The theory of socialism expounded by Marx and Engels, which calls for the concentration of the means of production in the hands of the state, is in contradiction to the theory and practice of self-management. Marx himself brilliantly pointed out that unless production relations were changed, a change in property relations by itself (ie: a move to state ownership of the means of production) would only mean a society of one big capitalist, but the same capitalist production relations would continue.

It was Marx’s naïve belief in the eventual withering away of the state, plus his belief in the very need for the state, which led to his hierarchical and authoritarian view of “socialist society”. The fact is that if we were to have an immediate change in production relations (ie: a move to direct control by workers over the production process and products of their labor), this would bring the power of the workers into conflict with the power of “their” state.

The fact is that genuine self-management and state power can never exist side by side. It could only mean a situation where the state bureaucracy “allows the workers to make certain decisions,” but maintains the final power within its hands.

But history has shown that the so-called peoples’ states were never willing to do even that, because it puts wrong ideas into workers’ heads and the workers may move to make their state-controlled “self-management” real. This is the controversy which is raging in Yugoslavia today, where self-management in commodity production operates under the centralist control of the communist party and the state.

How is it then that Marxist-Leninist groups like the New Beginning Movement, the Afro-Caribbean Liberation Movement, the New Jewel Movement, the Movement for a New Dominica, the Workers’ Liberation League, the Revolutionary Marxist Collective, etc, etc; how is it that they present themselves as people who are advocating self-management?

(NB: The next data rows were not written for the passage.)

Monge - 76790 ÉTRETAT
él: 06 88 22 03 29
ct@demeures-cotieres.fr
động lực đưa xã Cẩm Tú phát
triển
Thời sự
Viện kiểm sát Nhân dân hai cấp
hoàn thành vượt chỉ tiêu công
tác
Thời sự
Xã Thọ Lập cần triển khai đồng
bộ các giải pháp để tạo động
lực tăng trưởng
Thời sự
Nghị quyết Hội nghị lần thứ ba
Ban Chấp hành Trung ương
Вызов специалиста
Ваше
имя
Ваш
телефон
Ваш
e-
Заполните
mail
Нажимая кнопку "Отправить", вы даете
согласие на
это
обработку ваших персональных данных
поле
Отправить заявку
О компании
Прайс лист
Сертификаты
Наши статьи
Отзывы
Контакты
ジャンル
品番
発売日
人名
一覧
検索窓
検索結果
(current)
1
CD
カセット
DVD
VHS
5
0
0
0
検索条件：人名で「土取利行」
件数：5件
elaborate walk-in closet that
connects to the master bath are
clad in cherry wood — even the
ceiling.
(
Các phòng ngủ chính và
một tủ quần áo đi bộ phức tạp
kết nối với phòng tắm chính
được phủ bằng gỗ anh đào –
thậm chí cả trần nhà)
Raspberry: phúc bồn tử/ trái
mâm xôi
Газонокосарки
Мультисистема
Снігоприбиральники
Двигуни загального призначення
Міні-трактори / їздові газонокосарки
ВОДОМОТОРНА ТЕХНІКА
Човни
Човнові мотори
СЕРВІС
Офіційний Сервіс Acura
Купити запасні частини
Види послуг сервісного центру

THE VANGUARD VERSUS POPULAR ASSEMBLIES

To answer the question, we must first find out what they mean when they say self-management. Make no mistake about this: they are Marxist-Leninist, they see themselves as the Vanguard; they intend to seize state power and set up a dictatorship. We can only take consolation in the fact that they promised to make their dictatorship a temporary one. But whatever became of self-management? Well, we have not gotten to that yet.

Lenin saw “workers’ control” as a temporary measure which should be instituted to guard against the counter-revolution, upon the defeat of which we should revert to good old socialist centralized planning. Also, he was of the opinion that this workers’ control thing was a good means through which workers could keep an eye on the bureaucrats whom he intended to appoint to man the scientific system of one-man management! [4]

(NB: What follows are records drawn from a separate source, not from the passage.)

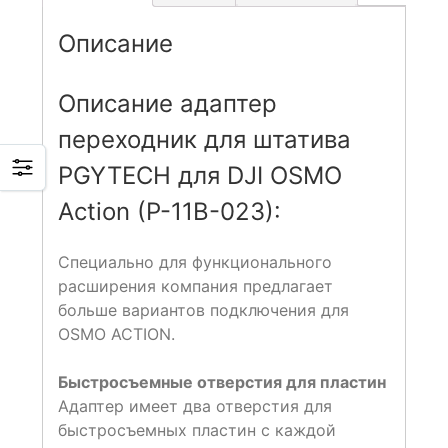
Описание
Описание адаптер
переходник для штатива
PGYTECH для DJI OSMO
Action (P-11B-023):
Специально для функционального
расширения компания предлагает
больше вариантов подключения для
OSMO ACTION.
Быстросъемные отверстия для пластин
Адаптер имеет два отверстия для
быстросъемных пластин с каждой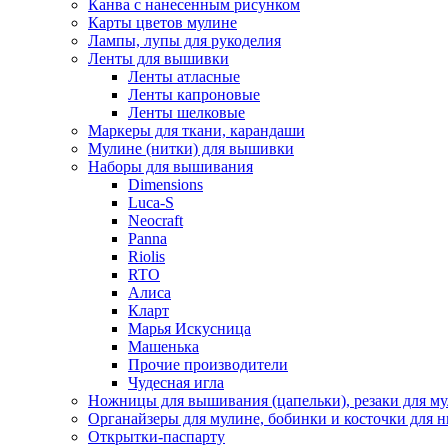
Канва с нанесенным рисунком
Карты цветов мулине
Лампы, лупы для рукоделия
Ленты для вышивки
Ленты атласные
Ленты капроновые
Ленты шелковые
Маркеры для ткани, карандаши
Мулине (нитки) для вышивки
Наборы для вышивания
Dimensions
Luca-S
Neocraft
Panna
Riolis
RTO
Алиса
Кларт
Марья Искусница
Машенька
Прочие производители
Чудесная игла
Ножницы для вышивания (цапельки), резаки для м
Органайзеры для мулине, бобинки и косточки для н
Открытки-паспарту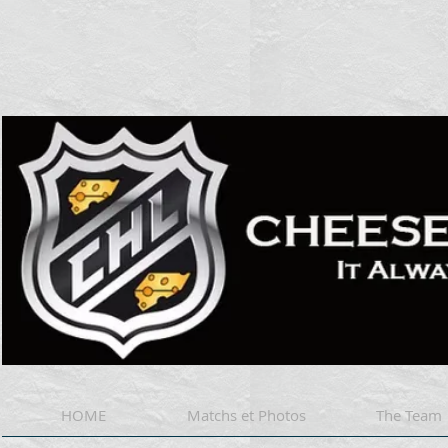
Cheese 
HOME
Matchs et Photos
The Team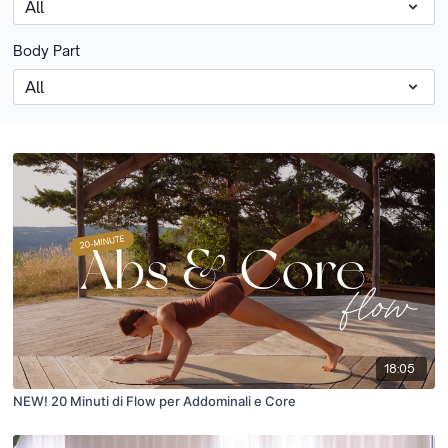
Body Part
18:05
NEW! 20 Minuti di Flow per Addominali e Core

But did not Michael Manley say something about nationalization being a bridge to public accountability? (And worker participation too?) Anyway, the Marxist-Leninist concept of self-management was never any different from what we presently have in Jamaica, Great Britain, Guyana, or Yugoslavia.

For these Caribbean revolutionaries then, self-management is nothing but a secondary part of their program and a fraud to boot. How can we reconcile the dictatorship of their Vanguard and these popular assemblies which they love to make so much noise about? Where will the power rest – with their Vanguard or with the assemblies?

Will they be just another set of (Party-controlled) rubber-stamp parliaments, or genuine forms of organization for workers’ power? The fact is that if you push these self-styled revolutionaries far enough, they will admit to you that their version of self-management only becomes meaningful after the “transition period”. The only trouble with that is that there is no end in sight to this transition period. The transition period, like the “temporary” dictatorship, is permanent.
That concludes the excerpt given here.